#### Directions for this task:
From the listing below, copy out every line where the word "Lock" appears.

#### Listed records:
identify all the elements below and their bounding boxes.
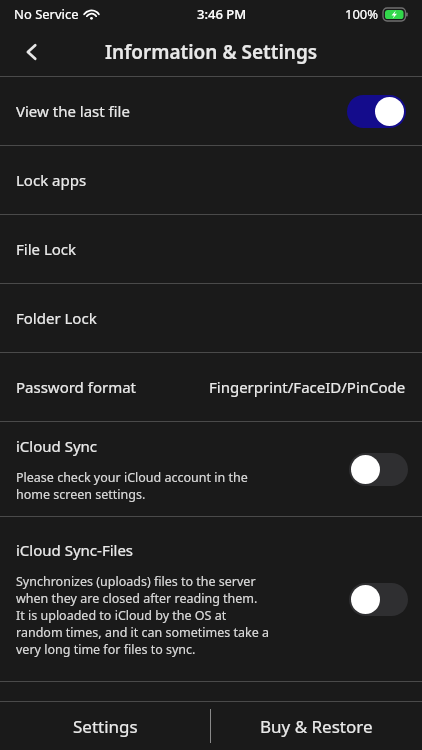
button[interactable]: Switch off bbox=[349, 453, 408, 486]
button[interactable]: View the last file bbox=[0, 77, 422, 145]
button[interactable]: Settings bbox=[0, 702, 210, 750]
staticText: Information & Settings bbox=[105, 39, 318, 65]
staticText: iCloud Sync bbox=[16, 436, 98, 456]
button[interactable]: Switch off bbox=[349, 583, 408, 616]
staticText: 100% bbox=[345, 5, 379, 23]
button[interactable]: Folder Lock bbox=[0, 284, 422, 352]
staticText: Settings bbox=[73, 715, 138, 738]
staticText: File Lock bbox=[16, 239, 77, 259]
staticText: 3:46 PM bbox=[197, 5, 247, 23]
button[interactable]: Switch on bbox=[347, 95, 406, 128]
staticText: Please check your iCloud account in the … bbox=[16, 469, 248, 503]
button[interactable]: Lock apps bbox=[0, 146, 422, 214]
staticText: Password format bbox=[16, 377, 137, 397]
button[interactable]: File Lock bbox=[0, 215, 422, 283]
staticText: iCloud Sync-Files bbox=[16, 540, 134, 560]
staticText: Buy & Restore bbox=[260, 715, 373, 738]
staticText: View the last file bbox=[16, 101, 130, 121]
staticText: No Service bbox=[14, 5, 79, 23]
button[interactable]: Back bbox=[8, 28, 56, 76]
staticText: Synchronizes (uploads) files to the serv… bbox=[16, 573, 270, 658]
button[interactable]: Buy & Restore bbox=[211, 702, 422, 750]
button[interactable]: iCloud Sync bbox=[0, 422, 422, 516]
staticText: Lock apps bbox=[16, 170, 87, 190]
button[interactable]: Password format bbox=[0, 353, 422, 421]
button[interactable]: iCloud Sync-Files bbox=[0, 517, 422, 681]
staticText: Folder Lock bbox=[16, 308, 97, 328]
staticText: Fingerprint/FaceID/PinCode bbox=[209, 377, 406, 397]
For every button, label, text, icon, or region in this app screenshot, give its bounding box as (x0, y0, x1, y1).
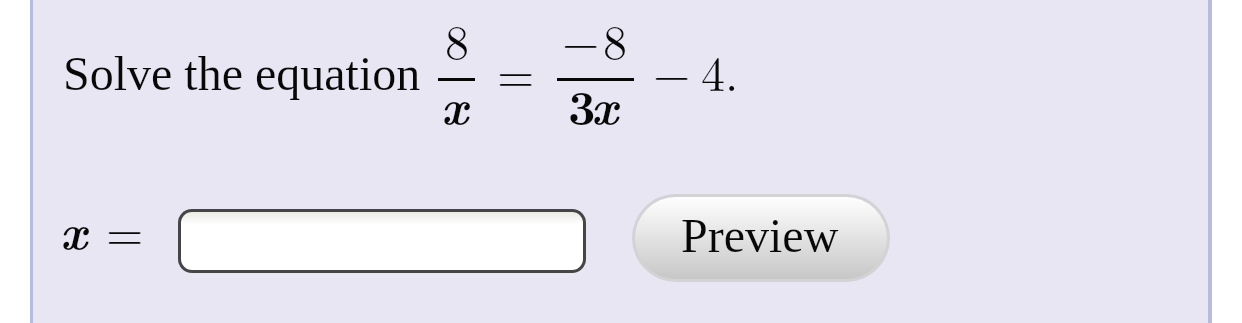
staticText: − (653, 37, 691, 105)
button[interactable]: Answer input field (178, 209, 586, 273)
staticText: x (591, 69, 618, 139)
button[interactable]: Preview (632, 194, 890, 282)
staticText: x (441, 69, 468, 139)
staticText: Preview (681, 209, 839, 262)
staticText: 8 (603, 5, 628, 73)
staticText: x (60, 194, 87, 264)
staticText: − (562, 5, 600, 73)
staticText: 8 (445, 5, 470, 73)
staticText: = (106, 196, 144, 264)
staticText: Solve the equation (63, 47, 421, 100)
staticText: 4. (701, 37, 739, 105)
staticText: 3 (568, 70, 596, 139)
staticText: = (497, 38, 535, 106)
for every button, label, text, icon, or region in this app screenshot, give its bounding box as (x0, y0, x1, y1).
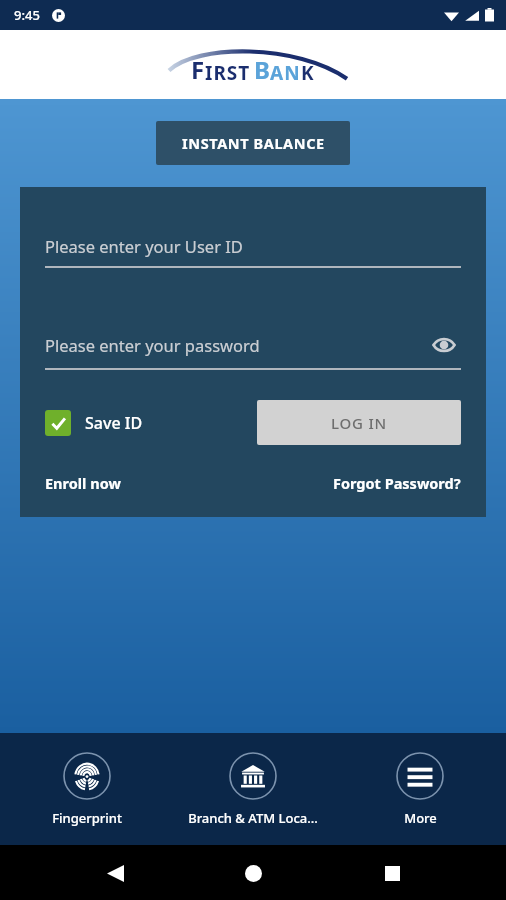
staticText: LOG IN (331, 413, 388, 433)
button[interactable]: Branch and ATM locator (173, 746, 333, 833)
button[interactable]: Back (91, 849, 139, 897)
staticText: Save ID (85, 412, 143, 434)
staticText: F (191, 53, 205, 86)
button[interactable]: LOG IN (257, 400, 461, 445)
button[interactable]: Home (229, 849, 277, 897)
staticText: More (404, 809, 437, 827)
button[interactable]: INSTANT BALANCE (156, 121, 350, 165)
staticText: Branch & ATM Loca... (188, 809, 318, 827)
staticText: Fingerprint (52, 809, 122, 827)
staticText: Please enter your User ID (45, 235, 243, 257)
staticText: 9:45 (14, 6, 40, 24)
button[interactable]: Enroll now (45, 473, 121, 493)
button[interactable]: Fingerprint login (7, 746, 167, 833)
button[interactable]: Please enter your password (45, 334, 427, 356)
button[interactable]: Forgot Password? (333, 473, 461, 493)
other: Fingerprint login (63, 752, 111, 800)
staticText: Please enter your password (45, 334, 260, 356)
staticText: Enroll now (45, 473, 121, 493)
button[interactable]: Recent apps (368, 849, 416, 897)
staticText: Forgot Password? (333, 473, 461, 493)
other: More (396, 752, 444, 800)
staticText: IRST (205, 60, 251, 86)
staticText: INSTANT BALANCE (182, 133, 325, 153)
button[interactable]: Show password (427, 328, 461, 362)
staticText: K (301, 60, 315, 86)
staticText: AN (270, 60, 301, 86)
button[interactable]: Please enter your User ID (45, 235, 461, 268)
button[interactable]: More (340, 746, 500, 833)
button[interactable]: Save ID (45, 410, 143, 436)
other: Branch and ATM locator (229, 752, 277, 800)
staticText: B (254, 53, 270, 86)
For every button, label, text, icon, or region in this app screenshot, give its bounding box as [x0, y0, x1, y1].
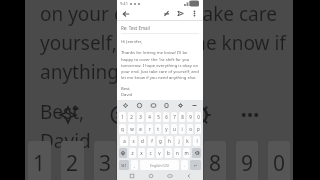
- button[interactable]: Send: [175, 8, 186, 19]
- staticText: u: [173, 126, 176, 132]
- staticText: m: [184, 150, 189, 156]
- staticText: 9:41: [120, 1, 128, 6]
- button[interactable]: Keyboard settings: [176, 101, 185, 110]
- button[interactable]: Back: [120, 8, 131, 19]
- button[interactable]: Collapse: [190, 101, 199, 110]
- staticText: p: [197, 126, 200, 132]
- staticText: w: [130, 126, 134, 132]
- button[interactable]: o: [187, 124, 193, 134]
- button[interactable]: h: [166, 136, 173, 146]
- button[interactable]: Backspace: [192, 148, 201, 158]
- button[interactable]: a: [120, 136, 128, 146]
- button[interactable]: f: [148, 136, 155, 146]
- button[interactable]: GIF: [149, 101, 158, 110]
- button[interactable]: Stickers: [121, 101, 130, 110]
- button[interactable]: l: [193, 136, 200, 146]
- staticText: David: [40, 128, 91, 154]
- button[interactable]: !#1: [119, 160, 129, 170]
- button[interactable]: b: [165, 148, 172, 158]
- button[interactable]: Recents: [127, 171, 136, 180]
- staticText: English (US): [150, 163, 169, 168]
- button[interactable]: c: [147, 148, 154, 158]
- button[interactable]: x: [138, 148, 145, 158]
- button[interactable]: ↵: [190, 160, 201, 170]
- button[interactable]: y: [163, 124, 169, 134]
- staticText: 8: [181, 114, 184, 120]
- button[interactable]: Keyboard settings: [186, 102, 212, 128]
- button[interactable]: t: [155, 124, 161, 134]
- button[interactable]: More options: [189, 8, 200, 19]
- staticText: d: [141, 138, 144, 144]
- staticText: yourself, and let me know if you need: [40, 30, 293, 56]
- staticText: g: [159, 138, 162, 144]
- button[interactable]: w: [128, 124, 135, 134]
- button[interactable]: Shift: [119, 148, 127, 158]
- button[interactable]: e: [137, 124, 144, 134]
- button[interactable]: Home: [146, 171, 155, 180]
- button[interactable]: Emoji: [107, 102, 133, 128]
- button[interactable]: 8: [179, 112, 185, 122]
- staticText: t: [157, 126, 159, 132]
- button[interactable]: u: [171, 124, 177, 134]
- staticText: b: [167, 150, 170, 156]
- button[interactable]: g: [157, 136, 164, 146]
- staticText: o: [189, 126, 192, 132]
- button[interactable]: s: [130, 136, 137, 146]
- staticText: Re: Test Email: [121, 25, 150, 31]
- button[interactable]: 8: [204, 141, 226, 180]
- staticText: !#1: [121, 163, 127, 168]
- staticText: f: [151, 138, 153, 144]
- button[interactable]: d: [139, 136, 146, 146]
- button[interactable]: .: [181, 160, 188, 170]
- staticText: 4: [148, 114, 151, 120]
- button[interactable]: 1: [119, 112, 126, 122]
- button[interactable]: Stickers: [55, 102, 81, 128]
- button[interactable]: r: [146, 124, 153, 134]
- staticText: a: [123, 138, 126, 144]
- button[interactable]: Keyboard: [165, 171, 174, 180]
- button[interactable]: ,: [131, 160, 138, 170]
- button[interactable]: j: [175, 136, 182, 146]
- button[interactable]: Clipboard: [162, 101, 171, 110]
- staticText: .: [184, 163, 186, 168]
- button[interactable]: q: [119, 124, 126, 134]
- button[interactable]: Emoji: [135, 101, 144, 110]
- button[interactable]: Space: [140, 160, 179, 170]
- staticText: on your end, just take care of: [40, 1, 293, 27]
- button[interactable]: n: [174, 148, 181, 158]
- staticText: x: [140, 150, 143, 156]
- staticText: c: [149, 150, 152, 156]
- button[interactable]: m: [183, 148, 190, 158]
- staticText: y: [165, 126, 168, 132]
- staticText: j: [178, 138, 180, 144]
- button[interactable]: 2: [61, 141, 84, 180]
- button[interactable]: i: [179, 124, 185, 134]
- button[interactable]: 3: [137, 112, 144, 122]
- button[interactable]: Attach: [161, 8, 172, 19]
- staticText: h: [168, 138, 171, 144]
- staticText: 9: [241, 149, 254, 178]
- staticText: Thanks for letting me know! I'll be happ…: [121, 50, 199, 80]
- button[interactable]: 6: [163, 112, 169, 122]
- button[interactable]: 0: [195, 112, 201, 122]
- staticText: Best,: [40, 99, 85, 125]
- staticText: anything else.: [40, 59, 165, 85]
- button[interactable]: 0: [268, 141, 290, 180]
- button[interactable]: 9: [236, 141, 258, 180]
- button[interactable]: Back: [184, 171, 193, 180]
- button[interactable]: 2: [128, 112, 135, 122]
- button[interactable]: 1: [28, 141, 51, 180]
- button[interactable]: 3: [94, 141, 116, 180]
- staticText: Hi Jennifer,: [121, 39, 143, 45]
- button[interactable]: 4: [146, 112, 153, 122]
- staticText: z: [131, 150, 134, 156]
- button[interactable]: v: [156, 148, 163, 158]
- button[interactable]: More options: [237, 102, 263, 128]
- button[interactable]: 5: [155, 112, 161, 122]
- button[interactable]: k: [184, 136, 191, 146]
- button[interactable]: 9: [187, 112, 193, 122]
- button[interactable]: p: [195, 124, 201, 134]
- button[interactable]: z: [129, 148, 136, 158]
- staticText: 8: [209, 149, 222, 178]
- button[interactable]: 7: [171, 112, 177, 122]
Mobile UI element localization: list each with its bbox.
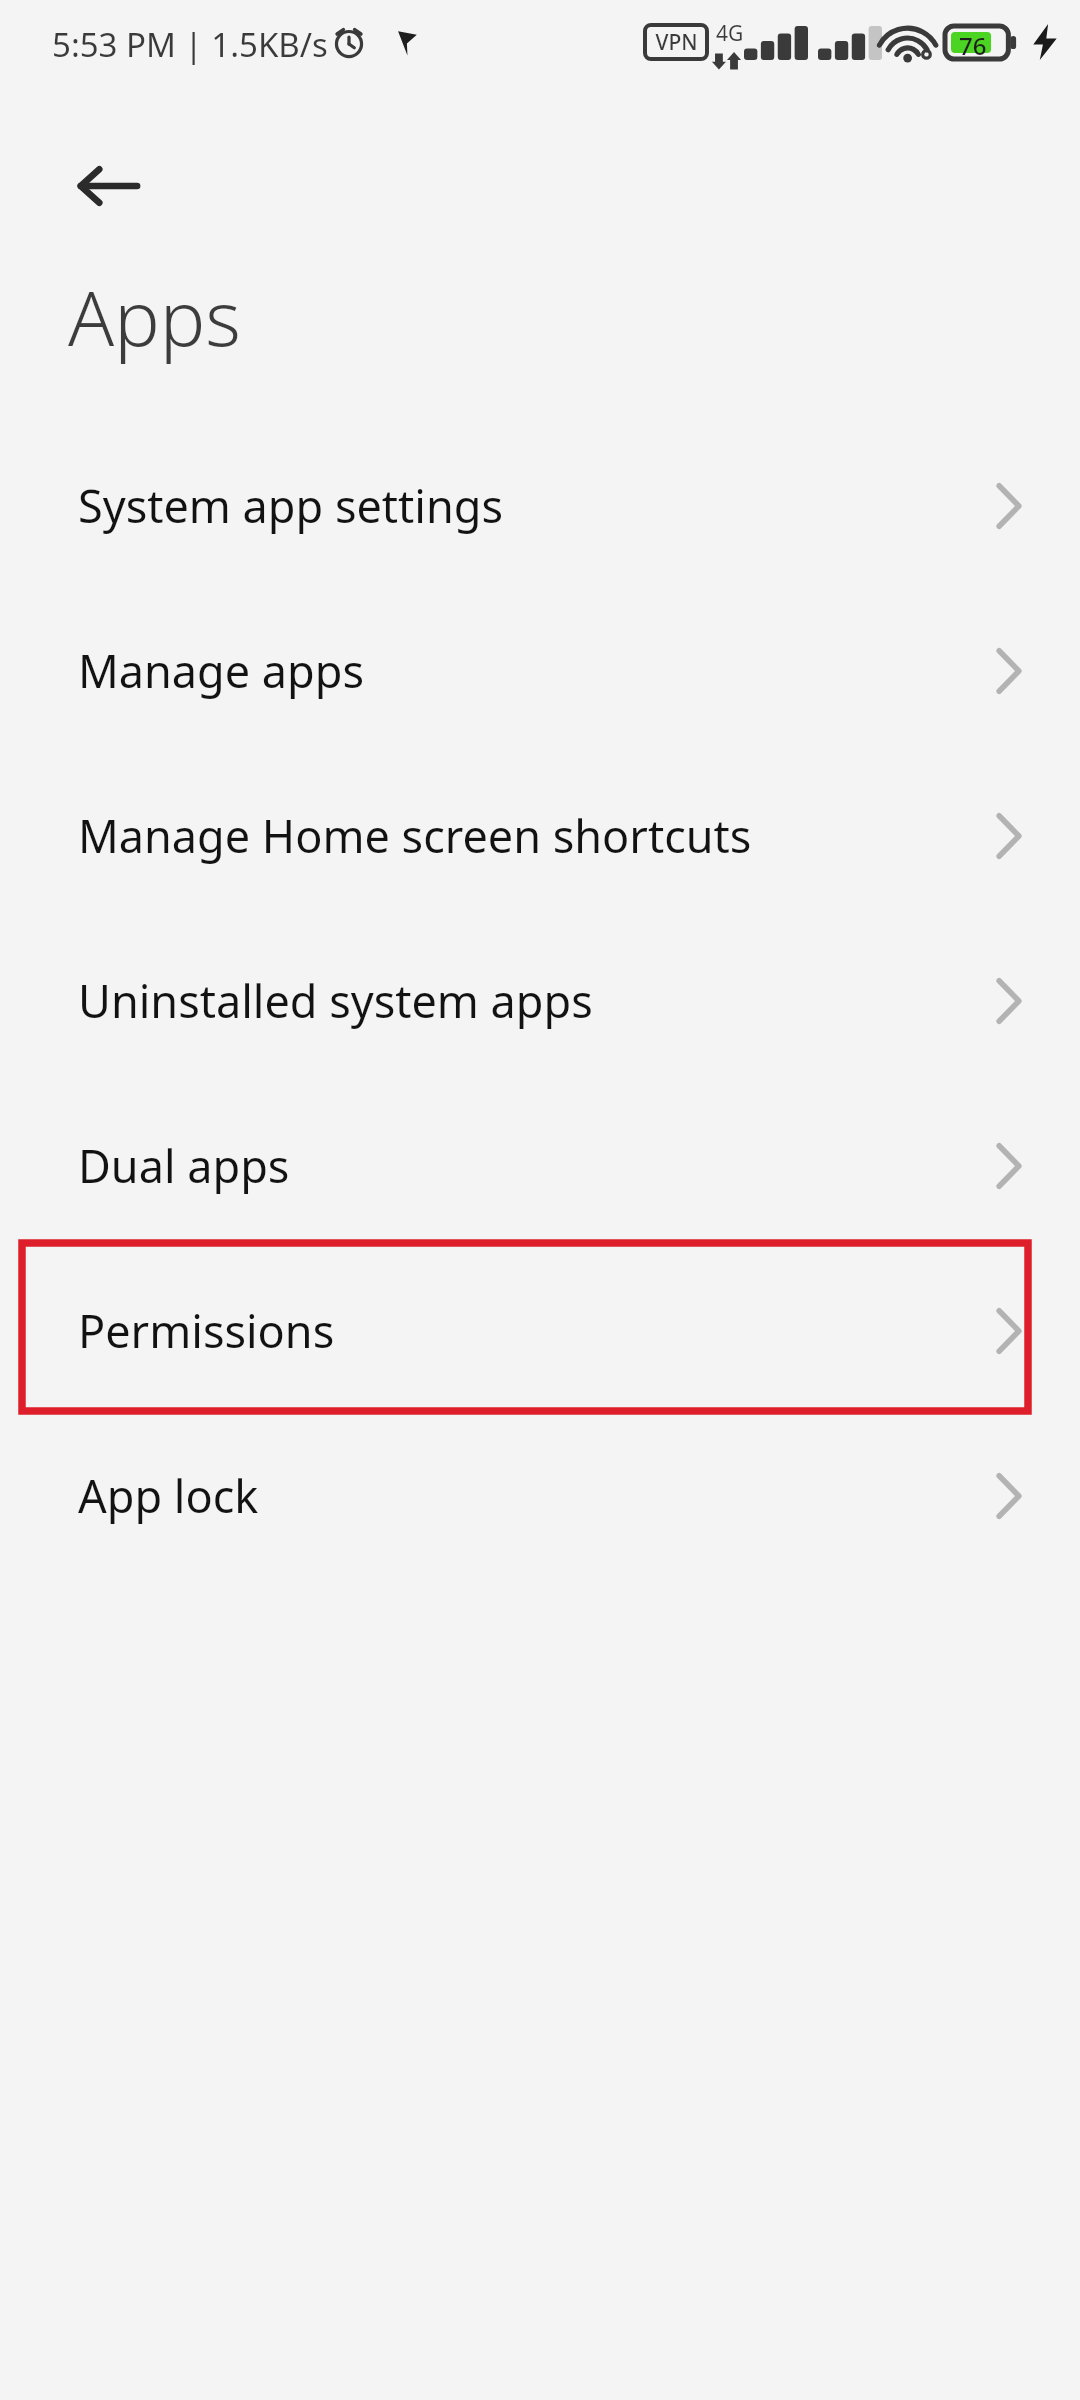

#### Task result:
button[interactable]: Folder Lock bbox=[0, 284, 422, 352]
staticText: File Lock bbox=[16, 239, 77, 259]
button[interactable]: Lock apps bbox=[0, 146, 422, 214]
button[interactable]: File Lock bbox=[0, 215, 422, 283]
staticText: Lock apps bbox=[16, 170, 87, 190]
staticText: Folder Lock bbox=[16, 308, 97, 328]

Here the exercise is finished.